Macht der Kopf alles kaputt?

Immer mehr Opernregisseure entwickeln ihre szenischen Konzepte in enger Zusammenarbeit mit Dramaturgen. Wie funktioniert die dialogische Befragung der Werke konkret? Diese Frage stand im Zentrum eines von ­Stephan Mösch moderierten Podiums in Graz.
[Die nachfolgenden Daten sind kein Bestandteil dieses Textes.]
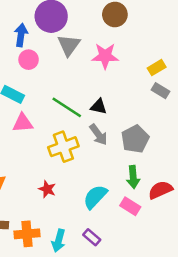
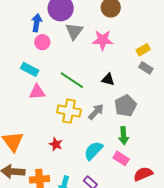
black triangle: (99, 107) -> (108, 79), moved
gray arrow: (98, 135) -> (96, 112), moved, turned -102
yellow cross: (63, 147) -> (69, 111), turned 30
red semicircle: (160, 190) -> (143, 174), moved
Stephan Mösch: Herr Zehelein, vielen Dank für die vielen Einsichten und Ansichten. «Kommunikative Ästhetik» ist ein großes Wort. Ich möchte, um unsere Diskussion anzuschieben, die Gegenposi­tion mobilisieren. Bei der Vorbereitung auf unser heutiges Gespräch ging mir ein Satz von Jean-Pierre Ponnelle nicht aus dem Sinn. Was wir heute von Ponnelles Ästhetik halten mögen, steht dabei nicht zur Diskussion.
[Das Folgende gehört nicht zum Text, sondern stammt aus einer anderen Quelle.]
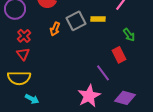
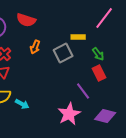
gray square: (76, 21) -> (63, 53), moved
green arrow: (129, 35) -> (98, 54), moved
cyan arrow: (32, 99) -> (22, 104), moved

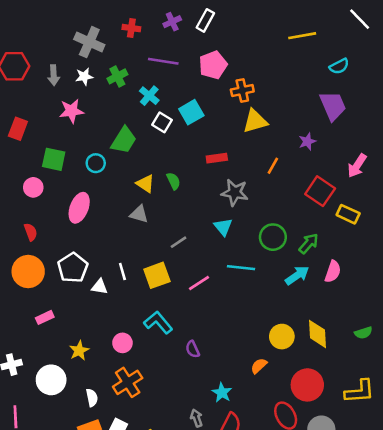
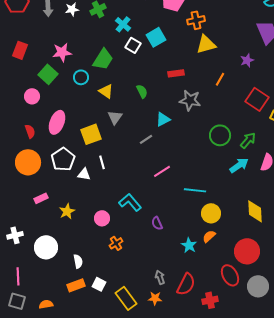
pink star: (71, 111) -> (62, 52), moved
green square: (54, 159) -> (48, 74), turned 30
yellow triangle: (145, 184) -> (106, 91), moved
pink ellipse: (79, 208) -> (57, 122), moved
gray triangle: (139, 214) -> (115, 117), turned 49
cyan triangle: (223, 227) -> (163, 119), moved, turned 42
cyan line: (241, 268) -> (195, 190), moved
yellow square: (157, 275) -> (91, 134), moved
yellow circle: (282, 337) -> (211, 213), moved
yellow star: (79, 351) -> (67, 211), moved
orange cross: (128, 382) -> (116, 243), moved, size x0.6
cyan star: (222, 393) -> (189, 245), moved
Zur Diskussion steht aber ein Selbstverständnis, das dieser große Theatermann vielfach geäußert hat: Die Existenz eines Dramaturgen, sagte Ponnelle, besonders die Existenz eines Produk­tionsdramaturgen, sei die Bankrotterklärung des Regisseurs. Es ist klar, was er damit verbindet: Wenn ein Regisseur jemanden braucht, der ihm geistig zuarbeitet, dann fehlt es ihm entweder an Zeit oder an mentaler Kompetenz für seinen Beruf. Ich möchte in der ersten Fragerunde ganz schlicht und ganz pragmatisch vorgehen und gern wissen: Was schweißt die Teams, die wir eingeladen haben, aneinander? Wie gehen sie konkret an ihre Projekte heran? Was gibt der eine dem anderen? Vielleicht fangen wir an mit Stefan Herheim und Alexander Meier-Dörzenbach. Die beiden haben drei große Premieren vor sich: ...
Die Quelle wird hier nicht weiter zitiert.